Ein junges Mädchen hält sich die Hände vor das Gesicht. (Foto: picture alliance / Nicolas Armer/dpa)

Mehr Verdachtsmeldungen von Kindeswohlgefährdung im Saarland

  02.08.2023 | 16:27 Uhr

Seit Jahren steigen die Zahlen der Kindeswohlgefährdung. Deutschlandweit gab es 2022 mehr als 200.000 Verdachtsmeldungen auf Vernachlässigung oder Gewalt von Kindern, im Saarland waren es mehr als 2700. Womit ist der Anstieg zu erklären?

Im Saarland ist die Zahl der Verdachtsmeldungen auf Kindeswohlgefährdung weiter gestiegen. Nach Angaben des Statistischen Landesamtes sind im vergangenen Jahr von den Jugendämtern über 2725 Verdachtsmeldungen eingegangen. Im Jahr davor lag die Zahl noch bei rund 2442, 2020 waren es 2323.

Video [aktueller bericht, 02.08.2023, Länge: 3:04 Min.]
Zahl der Fälle von Kindswohlgefährdung nimmt zu

Von den insgesamt 2725 Verdachtsmeldungen im vergangenen Jahr bestätigten sich 461. Davon stuften die Jugendämter 187 Fälle als "akut" ein. Am häufigsten habe es sich dabei um Vernachlässigung gehandelt, gefolgt von körperlicher Misshandlung, psychischer Misshandlung und sexueller Gewalt.

Bei den meisten Verdachtsmeldungen, das heißt bei 1432, konnte keine Gefährdung festgestellt werden. Bei 830 gab es allerdings einen erzieherischen Hilfebedarf.

Bundesweit neuer Höchststand bei Kindeswohlgefährdungen

Bundesweit wurde ein neuer Höchststand bei den Kindeswohlgefährdungen erreicht. Laut Statistischem Bundesamt wurden über 62.000 Fälle von Kindeswohlgefährdung durch Vernachlässigung, psychische, körperliche oder sexuelle Gewalt festgestellt.

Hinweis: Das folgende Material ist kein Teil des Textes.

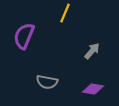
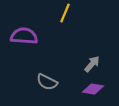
purple semicircle: rotated 72 degrees clockwise
gray arrow: moved 13 px down
gray semicircle: rotated 15 degrees clockwise
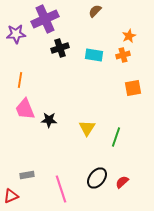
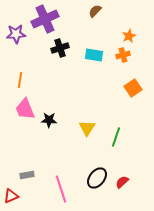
orange square: rotated 24 degrees counterclockwise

Geprüft hatten die Jugendämter insgesamt 203.700 Hinweise, bei denen der Verdacht auf eine mögliche Gefährdung von Kindern oder Jugendlichen bestand. Das entspricht einem Plus von drei Prozent.

Fast ein Drittel der Hinweise ging auf die Polizei oder Justizbehörden zurück. Rund ein Viertel kam aus der Bevölkerung, also von Verwandten, Bekannten, Nachbarn oder anonym. Dahinter folgten Einrichtungen und Dienste wie die Kinder- und Jugendhilfe. Jeweils etwa ein Zehntel der Hinweise auf die Gefährdungssituation gaben die Schulen und die Familien selbst, also die betroffenen Minderjährigen oder deren Eltern.

Gründe für gestiegene Zahl von Verdachtsmeldungen

Stefan Behr, Vorsitzender des Landesverbandes des Deutschen Kinderschutzbundes, vermutet, dass die gestiegene Zahl der Verdachtsmeldungen im Saarland als auch bundesweit mit einer erhöhten Sensibilität unter anderem an den Kitas, Schulen und der Nachbarschaft zusammenhängt.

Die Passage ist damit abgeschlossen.